[Stored data entries]

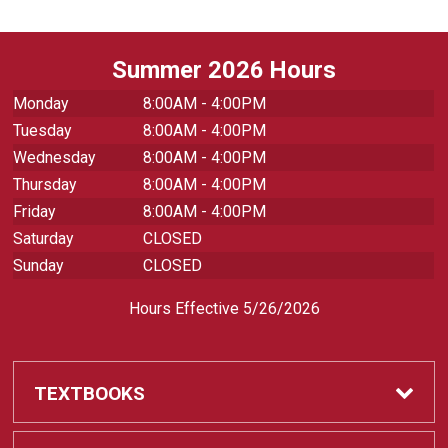
Summer 2026 Hours
Monday
8:00AM - 4:00PM
Tuesday
8:00AM - 4:00PM
Wednesday
8:00AM - 4:00PM
Thursday
8:00AM - 4:00PM
Friday
8:00AM - 4:00PM
Saturday
CLOSED
Sunday
CLOSED
Hours Effective 5/26/2026
TEXTBOOKS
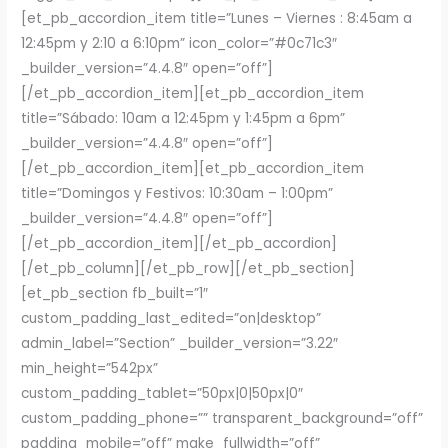
[et_pb_accordion_item title=”Lunes – Viernes : 8:45am a
12:45pm y 2:10 a 6:10pm” icon_color=”#0c71c3″
_builder_version=”4.4.8″ open=”off”]
[/et_pb_accordion_item][et_pb_accordion_item
title=”Sábado: 10am a 12:45pm y 1:45pm a 6pm”
_builder_version=”4.4.8″ open=”off”]
[/et_pb_accordion_item][et_pb_accordion_item
title=”Domingos y Festivos: 10:30am – 1:00pm”
_builder_version=”4.4.8″ open=”off”]
[/et_pb_accordion_item][/et_pb_accordion]
[/et_pb_column][/et_pb_row][/et_pb_section]
[et_pb_section fb_built=”1″
custom_padding_last_edited=”on|desktop”
admin_label=”Section” _builder_version=”3.22″
min_height=”542px”
custom_padding_tablet=”50px|0|50px|0″
custom_padding_phone=”” transparent_background=”off”
padding_mobile=”off” make_fullwidth=”off”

> **PROBLEM REQUIREMENTS**
Transcribe the entries word for word, without their pictures.

> **COMPLETED EXERCISE**
Summer 2026 Hours
Monday
8:00AM - 4:00PM
Tuesday
8:00AM - 4:00PM
Wednesday
8:00AM - 4:00PM
Thursday
8:00AM - 4:00PM
Friday
8:00AM - 4:00PM
Saturday
CLOSED
Sunday
CLOSED
Hours Effective 5/26/2026
TEXTBOOKS
[et_pb_accordion_item title=”Lunes – Viernes : 8:45am a
12:45pm y 2:10 a 6:10pm” icon_color=”#0c71c3″
_builder_version=”4.4.8″ open=”off”]
[/et_pb_accordion_item][et_pb_accordion_item
title=”Sábado: 10am a 12:45pm y 1:45pm a 6pm”
_builder_version=”4.4.8″ open=”off”]
[/et_pb_accordion_item][et_pb_accordion_item
title=”Domingos y Festivos: 10:30am – 1:00pm”
_builder_version=”4.4.8″ open=”off”]
[/et_pb_accordion_item][/et_pb_accordion]
[/et_pb_column][/et_pb_row][/et_pb_section]
[et_pb_section fb_built=”1″
custom_padding_last_edited=”on|desktop”
admin_label=”Section” _builder_version=”3.22″
min_height=”542px”
custom_padding_tablet=”50px|0|50px|0″
custom_padding_phone=”” transparent_background=”off”
padding_mobile=”off” make_fullwidth=”off”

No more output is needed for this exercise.